A lone man walked. His boots hit the black highway dispersing
the heat haze that hung above its surface.
Faded and torn jeans clung to his sweaty legs. A belt buckle made of white bone seemed to
glow in the sun and heat. He walked like
a man with a path to follow. Each step
had a purpose. A white shirt,
strategically stained with sweat, was open showing the muscles of his stomach
and chest. A brown suede jacket hung
from his hand like a dead animal. The
hot afternoon sun touched his tanned skin in waves of immense heat that never
seemed to stop. Sweat ran down his face,
grew pregnant on a hard jaw line and dropped only to be evaporated into the hot
breathless air before reaching the black asphalt. His sandy brown hair fell almost to his
shoulders and was drenched in perspiration.
Tiny droplets fell and joined the others in the fabric of his shirt. Blue eyes squinted and looked forward.
Stretched out on either side of the long
highway was a Southwestern American desert.

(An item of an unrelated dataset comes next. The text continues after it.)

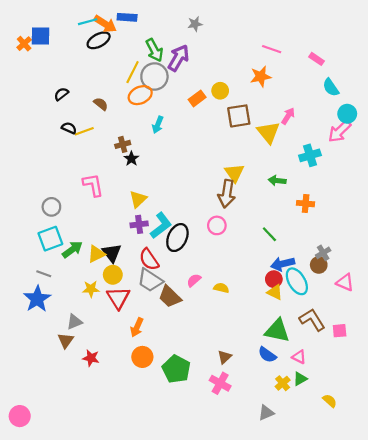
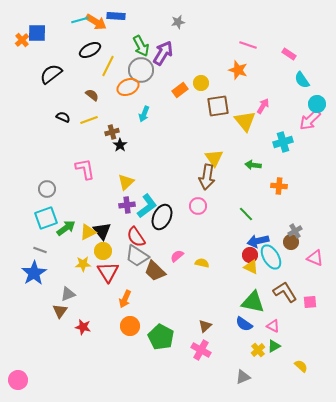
black ellipse: (99, 40) -> (90, 50), moved
yellow line: (133, 72) -> (108, 66), moved
orange star: (261, 77) -> (238, 70), turned 30
black semicircle: (61, 94) -> (51, 74), moved, size x1.6
yellow line: (84, 131) -> (89, 120), moved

Cacti took whatever liquid they could get from the scorched sandy
earth. Rocks were scattered about as if
play pieces from a child’s game abandoned and forgotten. There was nothing close by with the promise
of shade. The trees were sparse and
leafless. The only wind was hotter than the
air. Perched on a sign, too faded to
read, a black raven called out his name.
Somewhere amongst the rocks there was a rattling. His tongue teased his cracked lips. He was a lone man. He walked alone through the valley of death
and indeed, he feared no evil.
“Pony, eh, you alright man?” The words came through the juicy smacking of
gum.
Pony Rayne blinked. The back of his hand wiped drool from his cheek. The passenger heat vent was pointed directly
at his face blowing hot air against him.
He looked outside the pick-up truck at the once grassy ditch going by
now covered in a dusting of snow. A key
chain made of beads rattled off the steering column. A woman’s voice sang a country song about
independence and being a strong woman. A
collection of air fresheners hung from the rear-view mirror. A dozen or so pine trees of dark and light
green, yellow, blue, and white, a red maple leaf, a brown pine cone with a big
green leaf, and one of the Tasmanian Devil from old Looney Tunes cartoons had
all done their job at some time. A new
orange pine tree with the word coconut written on it was trying. The first smell Pony got was stale sweat and
cheese crackers.
“You were making noises in your sleep,”
Ideas. You never really know where they come from. You just get a slap in the face and give praise. "Mornin' Mr. Writer. Write me now!"